Adriana Yepes
En ese instante, Javier recordó lo bien que le iba cuando trabajaba en el casino
en la mesa de Black Jack. Sabía con precisión las reglas y de manera oculta,
las trampas. Confiaba en lo aprendido, esperaba estar del otro lado para
alcanzar a ganar la cifra que necesitaba, sabía que era cuestión de un par de
horas para lograrlo, era poco y mucho a
la vez. Disponía de 24 horas para entregar el dinero, le habían definido con precisión los límites, conocía las reglas del juego y sabía que las cumplirían: “o lo traés, o no volvés a ver a
Rosita, vos sabés “. Una y otra vez esta frase le daba giros en su cabeza como
si en cada vuelta pudiera encontrar una solución a su preocupación.
Se vistió con su pinta de intelectual acomodado, corbatín y
sombrero negro de fieltro, pantalón satinado y zapatos charolados, cabello
engominado, su olor a limpio y pesadumbre se percibía con facilidad.
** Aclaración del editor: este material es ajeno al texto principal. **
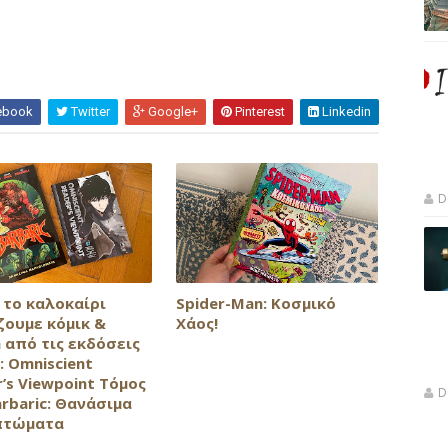
ebook
Twitter
Google+
Pinterest
Linkedin
D
 το καλοκαίρι
Spider-Man: Κοσμικό
ζουμε κόμικ &
Χάος!
 από τις εκδόσεις
: Omniscient
’s Viewpoint Τόμος
D
arbaric: Θανάσιμα
πτώματα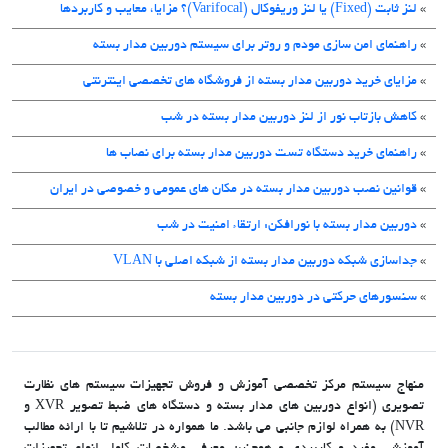
»
لنز ثابت (Fixed) یا لنز وریفوکال (Varifocal)؟ مزایا، معایب و کاربردها
»
راهنمای امن سازی مودم و روتر برای سیستم دوربین مدار بسته
»
مزایای خرید دوربین مدار بسته از فروشگاه های تخصصی اینترنتی
»
کاهش بازتاب نور از لنز دوربین مدار بسته در شب
»
راهنمای خرید دستگاه تست دوربین مدار بسته برای نصاب ها
»
قوانین نصب دوربین مدار بسته در مکان های عمومی و خصوصی در ایران
»
دوربین مدار بسته با نورافکن: ارتقاء امنیت در شب
»
جداسازی شبکه دوربین مدار بسته از شبکه اصلی با VLAN
»
سنسورهای حرکتی در دوربین مدار بسته
منهاج سیستم مرکز تخصصی آموزش و فروش تجهیزات سیستم های نظارت
تصویری (انواع دوربین های مدار بسته و دستگاه های ضبط تصویر XVR و
NVR) به همراه لوازم جانبی می باشد. ما همواره در تلاشیم تا با ارائه مطالب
De un
portazo ya estaba en dirección al casino.
Le gustaba el ambiente, sabía que entre copa y copa, sumado
al denso olor humeante se consiguen
olvidar las penas aunque se gane
o pierda. El va con todo, es su única
oportunidad. Ubica la mejor mesa, la más estratégica, aquella que supone
comparte la buena suerte. Golpea fuerte
las fichas y da inicio al juego. Pierde un par de veces, mientras entra en calor y ubica el estilo de los
jugadores, en especial el de un hombre enigmático que lo observa sin parar por
encima de las gafas. Lo saluda y hace la venia para que continúe en el juego, sabe
que no es casual que ambos estén allí. Siente
una gota de sudor frio bajando desde su
frente. Todo va y viene, debe centrar una vez
más su atención .Ganando confianza,
apuesta un poco más, gana un par de veces.
El hombre lo observa, una y otra vez. Se decide, apuesta con todo lo que
tiene .Toma un sorbo de licor levantando el vaso en señal de brindis con la
mirada dirigida al hombre enigmático, y es allí entonces que el repartidor luce sorprendido al entender
que el, ha ganado un millón.
Sin más preámbulos, cobra el dinero y parte sin dar
explicación alguna, sabe que después de ganar no es bueno salar la suerte
jugando sin parar. Se desvía de su destino y entrega lo que debe, “todo bien”.
Camino a casa, en la madrugada la brisa lo
despeina un poco, notando que olvidó su sombrero en el casino; sin
detenerse y sentado en el sofá de siempre,
enciende un cigarrillo, con la mirada perdida y la mente confusa; sabe que habrá muchos otros plazos en
circunstancias similares, como una ruleta que solo se detiene para ganar o
perder. Ya no más, piensa en Rosita. Cuánto la ama, como en una película
sin editar pudo recordar la primera vez
que la sostuvo en sus brazos, sus manos pequeñas y blancas, eran tan jóvenes,
fue el primer momento de ambos, los invadía el miedo, la curiosidad y el deseo
eran una sinfonía multicolor que no les permitía pensar, solo vivir una
experiencia mágica. Estuvieron tantas veces juntos, innumerables sueños pronunciados,
planeaban hijos y querían recorrer el mundo, habían construido toda una leyenda.
Poco lograron vivir de semejante historia que jamás editaron. Se veía a sí
mismo tan perdido de su propio ser a los 30 años sin un propósito claro, y
llevando de la mano a su Rosita tan solo con 24 años y una vida por delante, que
pudo ver con claridad el sin sentido.
Envuelto en una
profunda nostalgia escribe su último mensaje “para Rosita
del alma, con mi tormentoso amor, pero amor al fin y al cabo “.